An Effective Conversation:
"I have something I'd like to talk with you about. It's a sensitive topic for me - about an 8 on a 1-10 scale and it will take about 20 minutes to discuss." "Well, as I check in, I'm only about 80% present right now and I notice I feel defensive about hearing any criticism about me. Does this issue involve expressing any difficult feelings about something I've done? If so, I'd rather wait until I'm more present to really here you." "You might feel criticized - I'm not sure. I feel really impatient, however, and just want to get this off my chest." "I hear how impatient this feels to you and I'm sorry I'm not more present for your feelings. What I could do right now is simply hear all you have to say without saying anything in return, and if I have a reactive response, wait until you are in a good space to hear it. Or you could send me an e-mail and I'd respond to it when I'm ready. Would either of these options work for you?" "Sending you an e-mail would work OK. Let me do that now:
"I'm writing because I am really angry and scared.

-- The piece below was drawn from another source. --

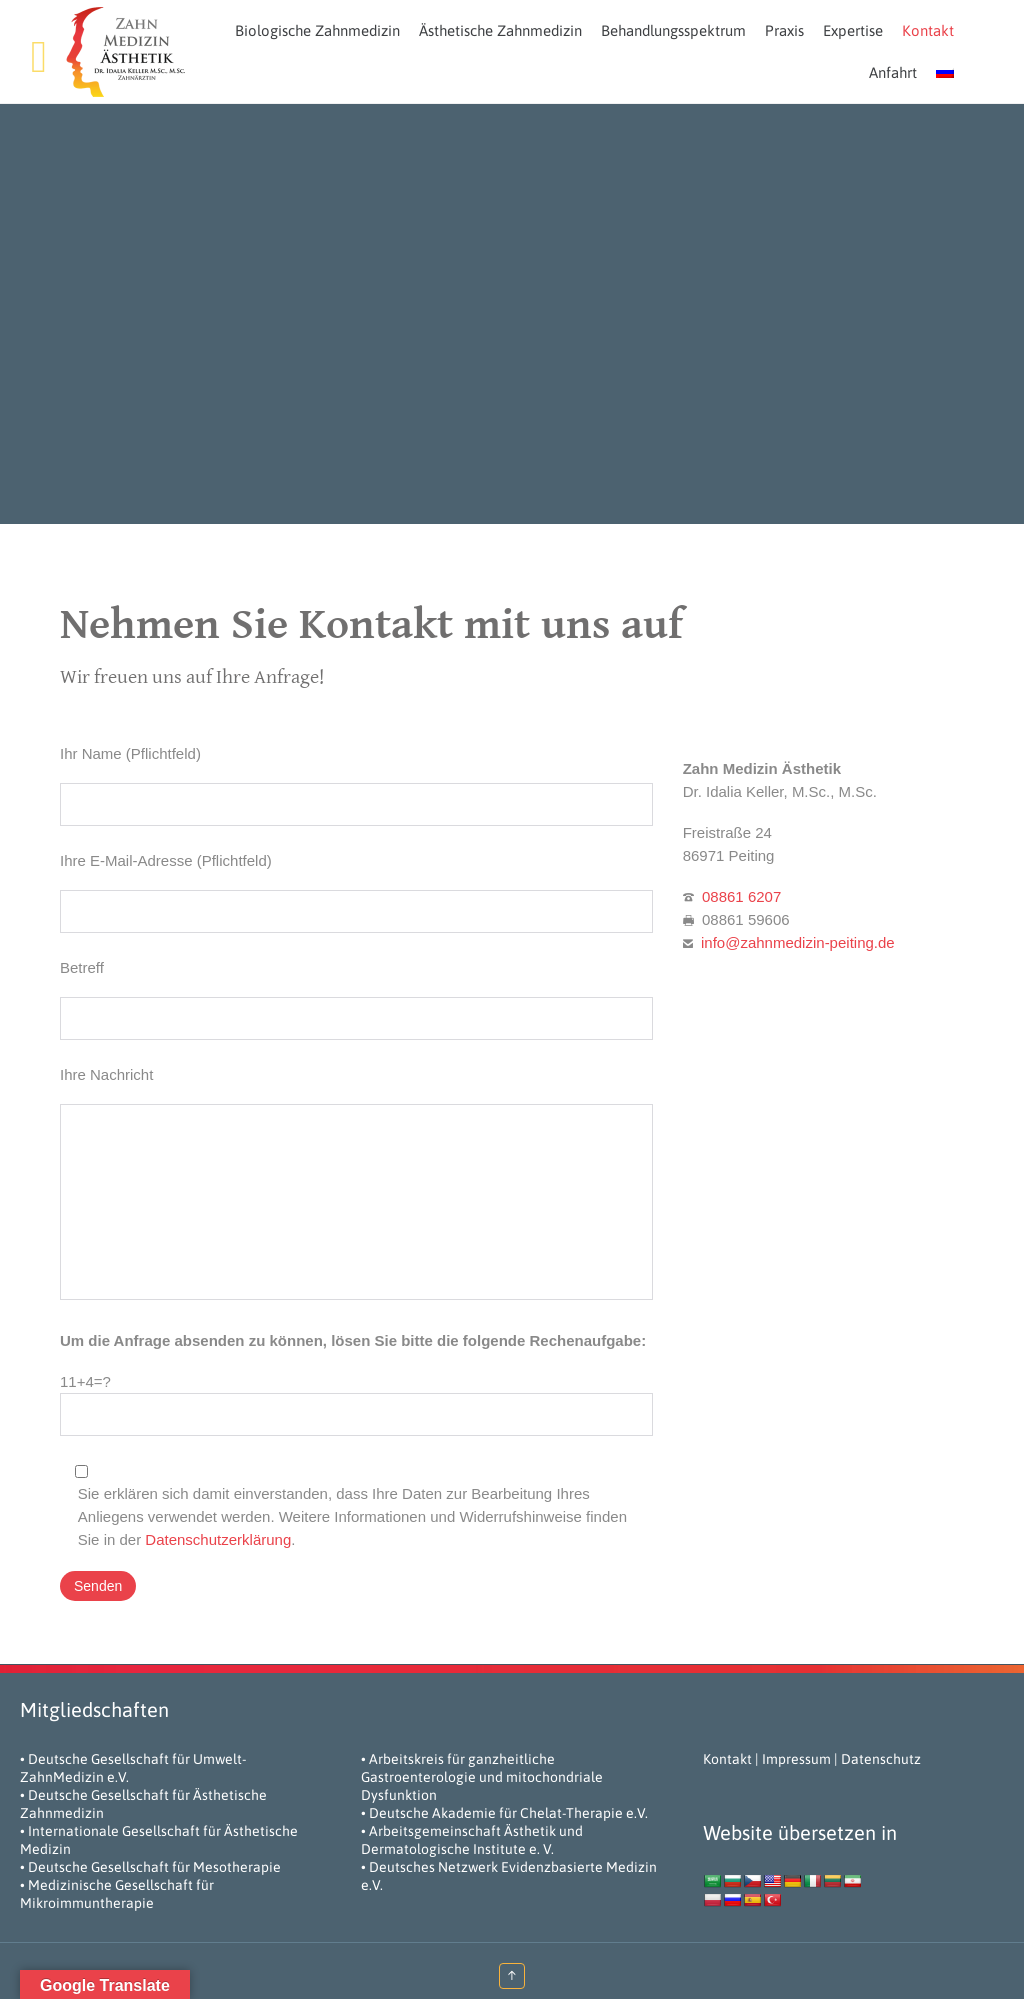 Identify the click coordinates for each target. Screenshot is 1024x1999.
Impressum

While not as intense as I can ever remember, I feel unusually brittle - like I could just snap over nothing. There is a tightness in my throat, my low back and knee that has been getting worse as my feelings grow. "I find myself really angry at the inequities I am observing in our interactions today. You interrupted me three times, yet got upset when I interrupted you. "You seemed upset when I said "no" to your request that I come over and visit, yet you decline invitations to visit me at my house three times as often as I say no. It seems to me that when I take care of my self you feel I'm doing something wrong to deliberately hurt you. And I'm scared that I'll buy into that and not take care of my self. "I want to know if you can understand this e-mail, and if not what parts of it you don't understand. Are you willing to write a detailed response sharing what does and does not make sense to you?" "More than that, I request an apology for the unbalance that has developed. Are you able to give me one?" And I'd like to know when you are ready to talk verbally about all of this so we can discuss changes that could allow me to feel safer in this relationship. Will you let me know when you are ready to talk about this? I would like to do so before we spend more time together. Right now I will be taking some space."